そもそも、このライブに至る経緯には、アーカイブブックが深く関わっている。アーカイブブックの制作に携わったスタジオ、吉勝制作所の吉田勝信は、山形県大江町を拠点とする採集者 / デザイナー / プリンター。企業のプロトタイピングプロジェクト(*)を通じて吉勝制作所と出会っていた角銅は、『Contact』ツアーの新しいグッズを、吉勝制作所と制作することに決めた。2024年10月には、大江町のスタジオに滞在してグッズの制作合宿も行った。
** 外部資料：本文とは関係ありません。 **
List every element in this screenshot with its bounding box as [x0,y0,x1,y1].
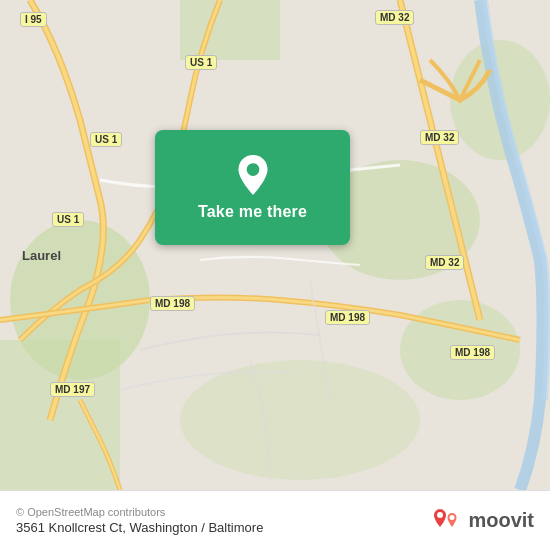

そのまま、吉勝制作所、そして山形との縁がアーカイブブックの制作につながり、『Contact × 山形』に至る。
*吉勝制作所が参加したコクヨのヨコク研究所によるプロジェクト「GRASP “採集的リサーチ手法”のプロトタイピング」で制作されたアニメーション「Digest The World もうひとつの臓器」に、角銅がサウンドディレクション・音楽で参加。 GRASP『Digest The World もうひとつの臓器』

開演時間から少しだけ押して、ふたたび5人が入場する。さきほどリハーサルで演奏していた“i o e o”から、ライブはスタートした。つまびかれるギター、アップライトベースやチェロのピチカートにはじまり、ゆっくりと『Contact』の世界が議場のなかに満ちていく。